Previously we have identified high numbers of CD4+CD25brightFOXP3+ Tregs in close connection to dendritic cells in lesional AD skin and in atopy patch test positive biopsies (27). However, elevated numbers of CD4+CD25brightFOXP3+ cells in AD patients do not necessarily mean that these cells have regulatory functions only, since FOXP3 alone is insufficient to determine the CD4+CD25bright T-cell population with regulatory properties in humans (28). In AD, a proportion of CD4+CD25brightFOXP3+ and CLA+CD4+CD25brightFOXP3+ cells exhibit Th2-like effector function after activation by bacterial superantigens (15, 16). To overcome the difficulty of the inappropriate characterisation of Tregs, we first verified the CD4+CD25brightCD127–/lowFOXP3+ T-cell population. As a calculated proportion, almost the entire percentage of gated CD4+CD25bright cells were FOXP3+ and CD127–/low (97.3% ± 2.0%). Henceforth, we identified the Treg population as CD4+CD25brightFOXP3+ cells and detected significantly increased percentages of these cells in the peripheral blood of AD patients, in line with a previous result (29). In the next phase, we quantified the specific subset of CLA+CD4+CD25brightFOXP3+ skin-homing Tregs, and described them as also significantly increased in the peripheral blood, in accordance with previous results (30).

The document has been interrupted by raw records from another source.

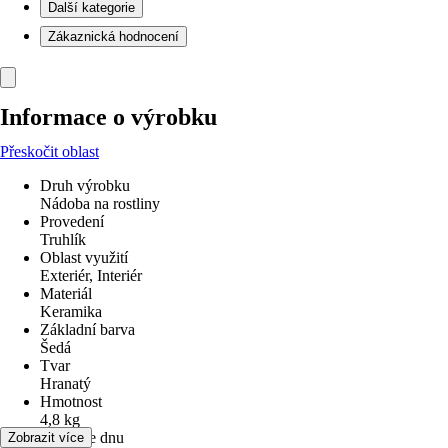
Další kategorie
Zákaznická hodnocení
Informace o výrobku
Přeskočit oblast
Druh výrobku
Nádoba na rostliny
Provedení
Truhlík
Oblast využití
Exteriér, Interiér
Materiál
Keramika
Základní barva
Šedá
Tvar
Hranatý
Hmotnost
4,8 kg
Otvor ve dnu
Zobrazit více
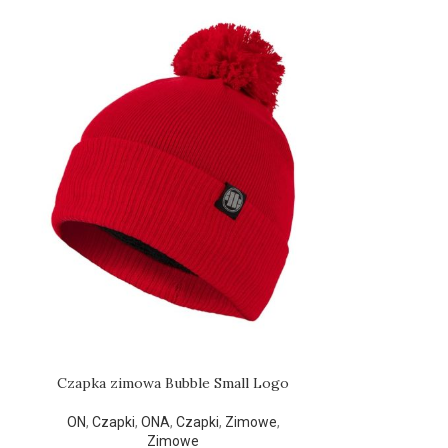
Czapka zimowa Bubble Small Logo
Czapka zimo
ON
,
Czapki
,
ONA
,
Czapki
,
Zimowe
,
Zimowe
ON
,
Czapki
,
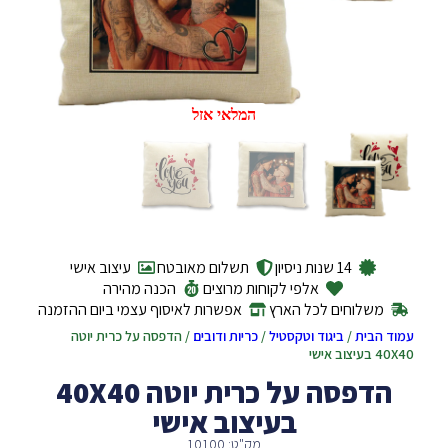
המלאי אזל
14 שנות ניסיון
תשלום מאובטח
עיצוב אישי
אלפי לקוחות מרוצים
הכנה מהירה
משלוחים לכל הארץ
אפשרות לאיסוף עצמי ביום ההזמנה
עמוד הבית
/
ביגוד וטקסטיל
/
כריות ודובים
/ הדפסה על כרית יוטה
40X40 בעיצוב אישי
הדפסה על כרית יוטה 40X40
בעיצוב אישי
מק"ט: 10100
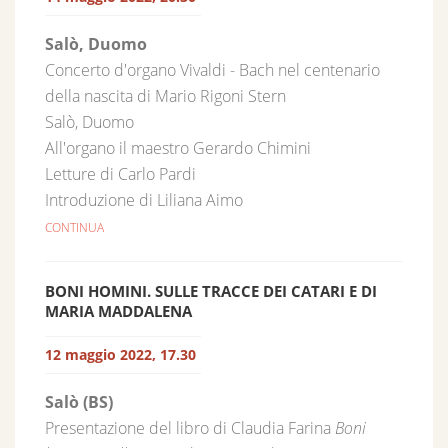
Salò, Duomo
Concerto d'organo Vivaldi - Bach nel centenario
della nascita di Mario Rigoni Stern
Salò, Duomo
All'organo il maestro Gerardo Chimini
Letture di Carlo Pardi
Introduzione di Liliana Aimo
CONTINUA
BONI HOMINI. SULLE TRACCE DEI CATARI E DI
MARIA MADDALENA
12 maggio 2022, 17.30
Salò (BS)
Presentazione del libro di Claudia Farina
Boni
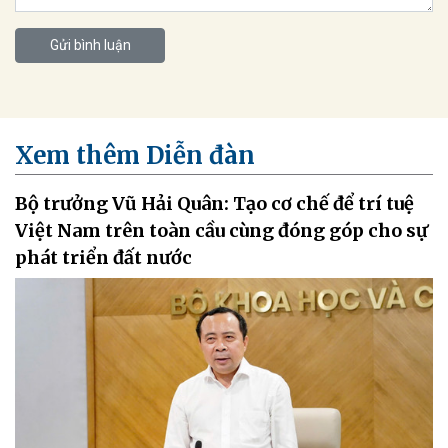
Gửi bình luận
Xem thêm Diễn đàn
Bộ trưởng Vũ Hải Quân: Tạo cơ chế để trí tuệ
Việt Nam trên toàn cầu cùng đóng góp cho sự
phát triển đất nước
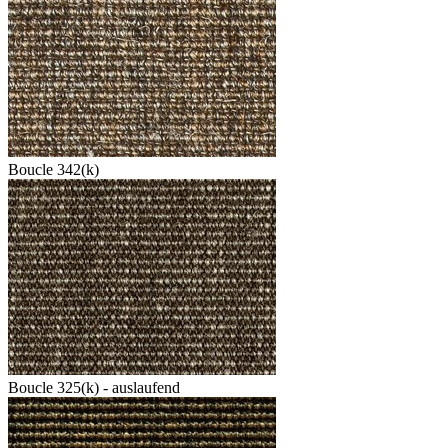
Boucle 342(k)
Boucle 325(k) - auslaufend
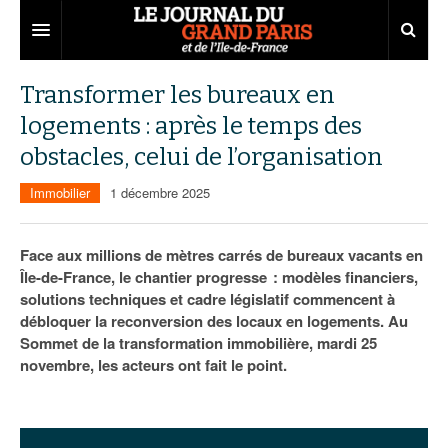
Grand Paris
Transformer les bureaux en
logements : après le temps des
Territoires
obstacles, celui de l’organisation
Entreprises
Aménagement
Immobilier
1 décembre 2025
Départements
Collectivités
Développement économique
Carnet
Institutions
Emploi
75
Face aux millions de mètres carrés de bureaux vacants en
Île-de-France, le chantier progresse : modèles financiers,
Les Assises du Grand Paris
Services urbains
Attractivité
77
Nominations
solutions techniques et cadre législatif commencent à
débloquer la reconversion des locaux en logements. Au
Le podcast
Innovation
78
Portraits
Éditions précédentes
Sommet de la transformation immobilière, mardi 25
novembre, les acteurs ont fait le point.
Transport
91
Agenda
Ecouter les épisodes
Marchés publics
92
Lire les résumés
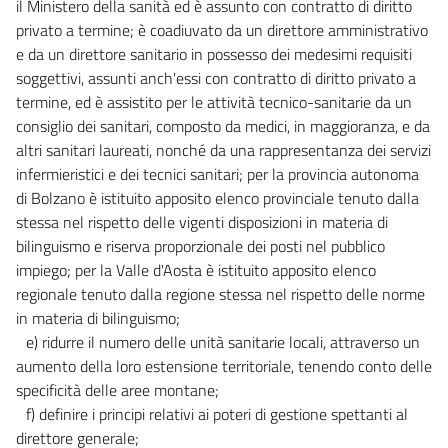
il Ministero della sanità ed è assunto con contratto di diritto
privato a termine; è coadiuvato da un direttore amministrativo
e da un direttore sanitario in possesso dei medesimi requisiti
soggettivi, assunti anch'essi con contratto di diritto privato a
termine, ed è assistito per le attività tecnico-sanitarie da un
consiglio dei sanitari, composto da medici, in maggioranza, e da
altri sanitari laureati, nonché da una rappresentanza dei servizi
infermieristici e dei tecnici sanitari; per la provincia autonoma
di Bolzano è istituito apposito elenco provinciale tenuto dalla
stessa nel rispetto delle vigenti disposizioni in materia di
bilinguismo e riserva proporzionale dei posti nel pubblico
impiego; per la Valle d'Aosta è istituito apposito elenco
regionale tenuto dalla regione stessa nel rispetto delle norme
in materia di bilinguismo;
e) ridurre il numero delle unità sanitarie locali, attraverso un
aumento della loro estensione territoriale, tenendo conto delle
specificità delle aree montane;
f) definire i principi relativi ai poteri di gestione spettanti al
direttore generale;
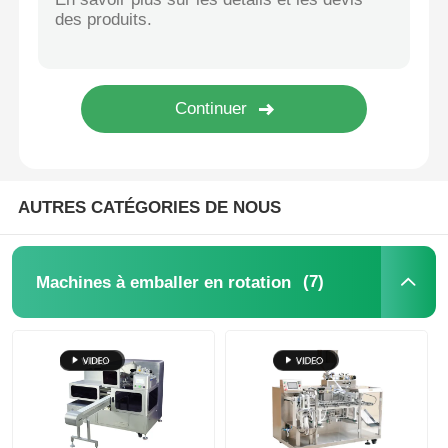
Machine d'emballage de sacs à filets
machine à emballer de sac de maille
Machine à emballer verticale
AUTRES CATÉGORIES DE NOUS
Machine à emballer horizontale
(7)
Machines à emballer en rotation
Machine d'emballage à comptage visuel
Machine à emballer des poids à plusieurs têtes
Machine d'emballage de poudre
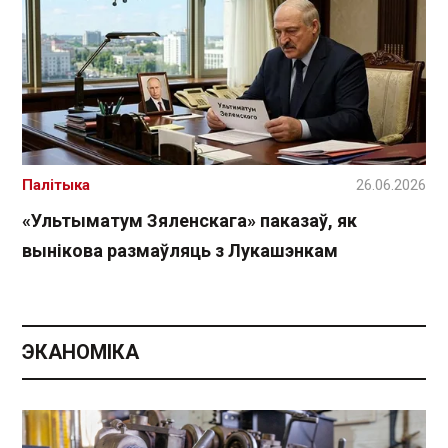
Палітыка
26.06.2026
«Ультыматум Зяленскага» паказаў, як
вынікова размаўляць з Лукашэнкам
ЭКАНОМІКА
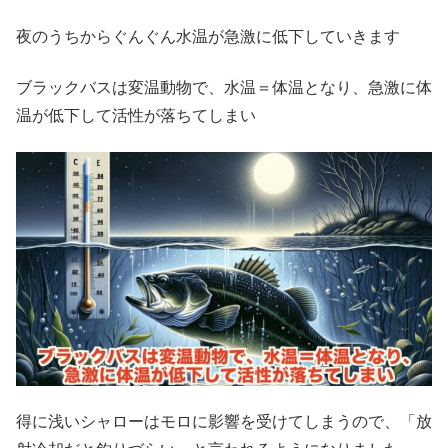
夜のうちからぐんぐん水温が急激に低下していきます
ブラックバスは変温動物で、水温＝体温となり、急激に体
温が低下して活性が落ちてしまい
得に浅いシャローはモロに影響を受けてしまうので、「放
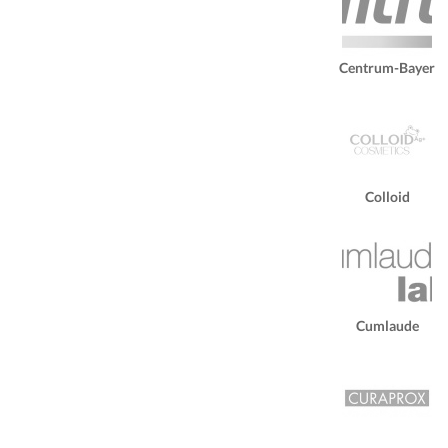
Centrum-Bayer
Colloid
Cumlaude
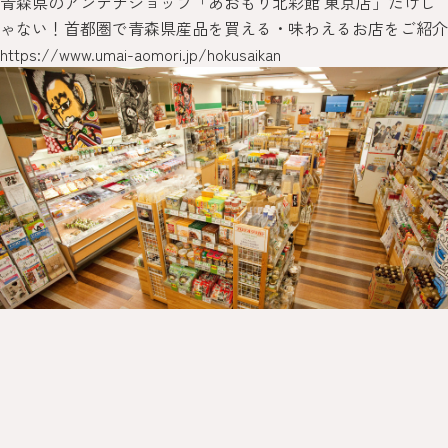
青森県のアンテナショップ「あおもり北彩館 東京店」だけじ
ゃない！首都圏で青森県産品を買える・味わえるお店をご紹介
https://www.umai-aomori.jp/hokusaikan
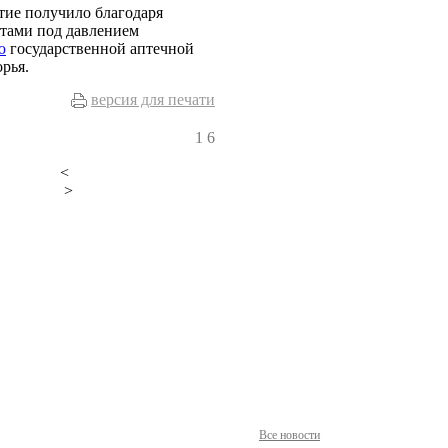
ие получило благодаря
атами под давлением
ю
государственной аптечной
рья.
версия для печати
1
6
<
>
Все новости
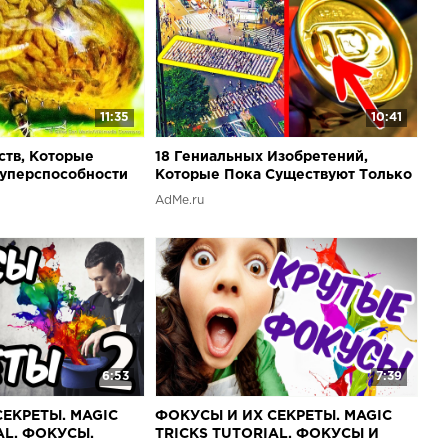
11:35
10:41
ств, Которые
18 Гениальных Изобретений,
Суперспособности
Которые Пока Существуют Только
в Японии
AdMe.ru
6:53
7:39
ЕКРЕТЫ. MAGIC
ФОКУСЫ И ИХ СЕКРЕТЫ. MAGIC
AL. ФОКУСЫ.
TRICKS TUTORIAL. ФОКУСЫ И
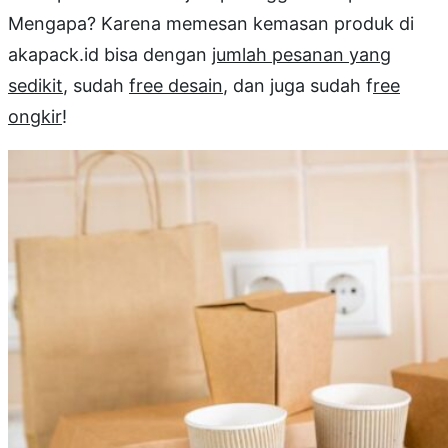
Mengapa? Karena memesan kemasan produk di
akapack.id bisa dengan
jumlah pesanan yang
sedikit
, sudah
free desain
, dan juga sudah f
ree
ongkir
!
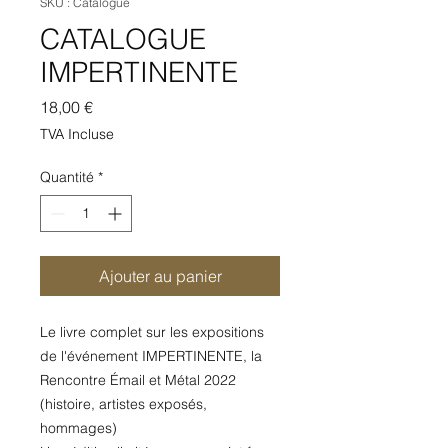
SKU : Catalogue
CATALOGUE
IMPERTINENTE
Prix
18,00 €
TVA Incluse
Quantité
*
Ajouter au panier
Le livre complet sur les expositions
de l'événement IMPERTINENTE, la
Rencontre Émail et Métal 2022
(histoire, artistes exposés,
hommages)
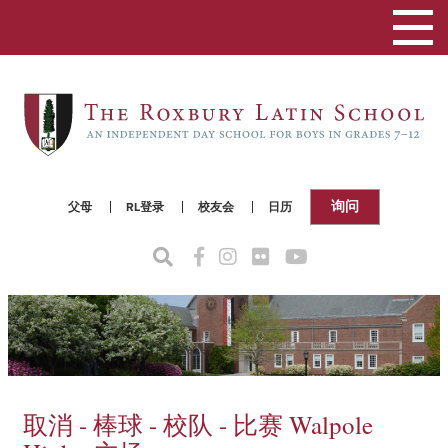
切
换
导
航
询问
父母
RL登录
校友会
日历
取消 - 棒球 - 校队 - 比赛 Walpole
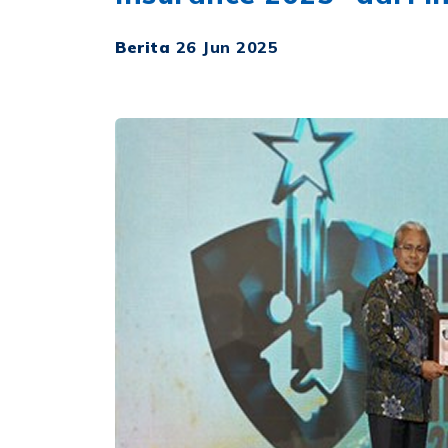
Berita
26 Jun 2025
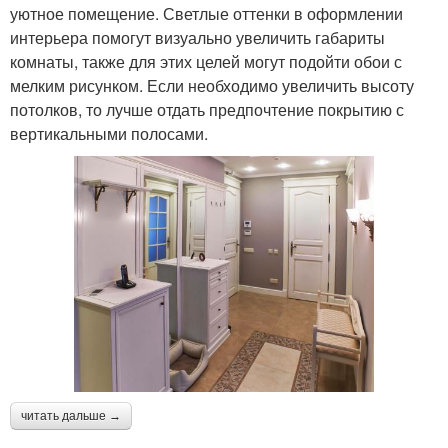
уютное помещение. Светлые оттенки в оформлении
интерьера помогут визуально увеличить габариты
комнаты, также для этих целей могут подойти обои с
мелким рисунком. Если необходимо увеличить высоту
потолков, то лучше отдать предпочтение покрытию с
вертикальными полосами.
читать дальше →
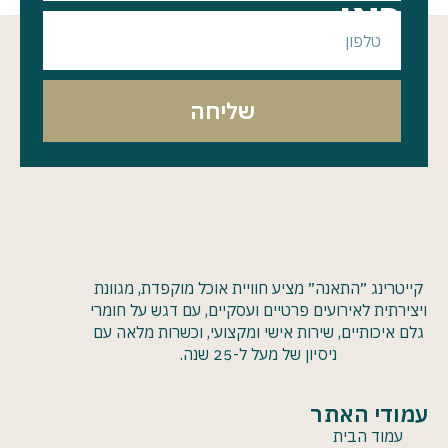
כאן
שליחה
קייטרינג ״התאנה״ מציע חוויית אוכל מוקפדת, מגוונת
ויצירתית לאירועים פרטיים ועסקיים, עם דגש על חומרי
גלם איכותיים, שירות אישי ומקצועי, וכשרות מלאה עם
ניסיון של מעל ל-25 שנה.
עמודי האתר
עמוד הבית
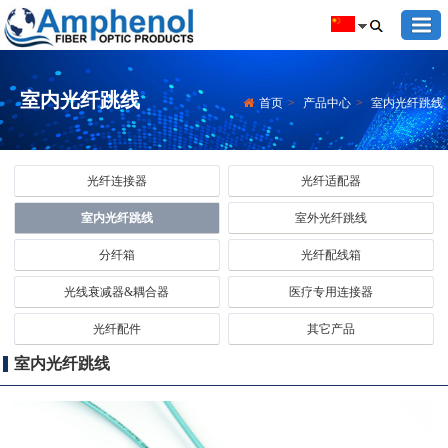
室内光纤跳线
首页
>
产品中心
>
室内光纤跳线
光纤连接器
光纤适配器
室内光纤跳线
室外光纤跳线
分纤箱
光纤配线箱
光线衰减器&耦合器
医疗专用连接器
光纤配件
其它产品
室内光纤跳线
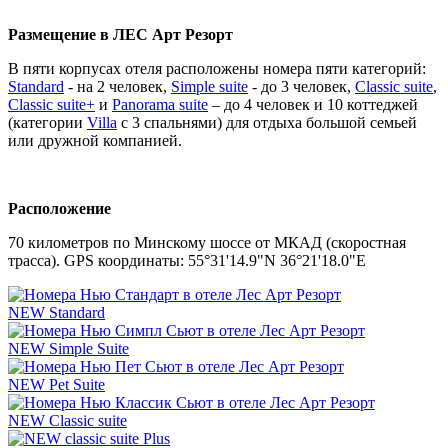
Размещение в ЛЕС Арт Резорт
В пяти корпусах отеля расположены номера пяти категорий:
Standard
- на 2 человек,
Simple suite
- до 3 человек,
Classic suite
,
Classic suite+
и
Panorama suite
– до 4 человек и 10 коттеджей
(категории
Villa
с 3 спальнями) для отдыха большой семьей
или дружной компанией.
Расположение
70 километров по Минскому шоссе от МКАД (скоростная
трасса). GPS координаты: 55°31'14.9"N 36°21'18.0"E
NEW Standard
NEW Simple Suite
NEW Pet Suite
NEW Classic suite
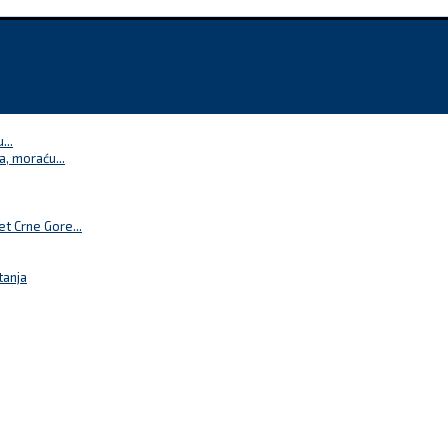
...
a, moraću...
t Crne Gore...
tanja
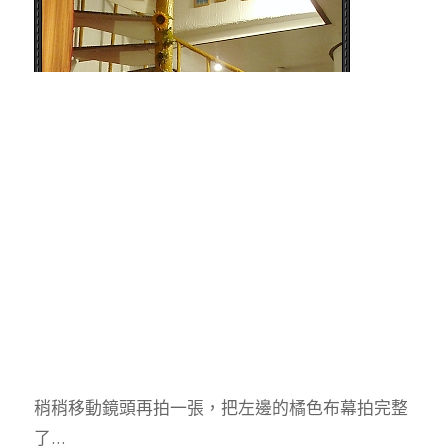
稍稍移動鏡頭再拍一張，把左邊的橘色布幕拍完整
了…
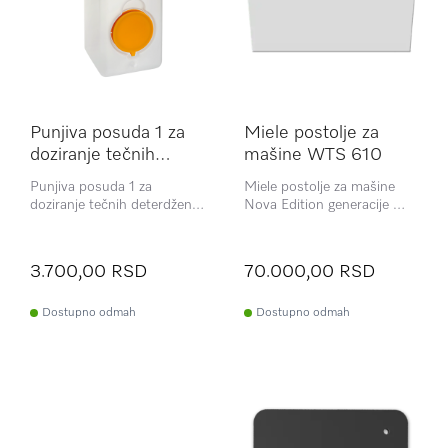
Punjiva posuda 1 za
Miele postolje za
doziranje tečnih
mašine WTS 610
deterdženta NB TD
Punjiva posuda 1 za
Miele postolje za mašine
0011
doziranje tečnih deterdženta
Nova Edition generacije W1
u TwinDos veš mašinama.
i T1
3.700,00 RSD
70.000,00 RSD
Dostupno odmah
Dostupno odmah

A significant correlation of CD4+CD25brightFOXP3+ Tregs and SCORAD was previously shown, yet serum IgE levels and skin-homing Tregs in association with disease severity have never been assessed (4, 15, 27). Our current report is the first to demonstrate significant correlations between the percentage of both Tregs and skin-homing Tregs and disease severity, as assessed by SCORAD and serum IgE levels in a relatively larger AD population.
Previously, conflicting results have been published on Treg responses to antigenic stimuli in AD. Tregs remained anergic after stimulation by PPD or Der p1 antigens in both normal controls and AD patients (31). However, another study concluded that Tregs were no longer anergic after prior SEB stimulation (14). Our functional tests revealed that Tregs, stimulated with anti-CD3/CD28, maintained their suppressor activity in the peripheral blood of AD patients. However, when stimulated with additional SEB, Tregs lost their suppressive ability in both AD patients and normal controls, indicating that the primary functional characteristics of Tregs in AD are not different from those in healthy controls. Thus, we conclude that the main distinctive factor in AD is the surrounding environment in the skin due to the nearly continuous presence of SEB.
Funding sources: KG, GM, EG, BI and AS were supported by National Research Grant (OTKA-K108421). KG, GN, ZM, and AS were supported by National Research Grant: TAMOP-4.2.2A-11/1 KONV-2012-0023. RE was further supported by TAMOP-4.2.2A-11/1 KONV-2012-0031.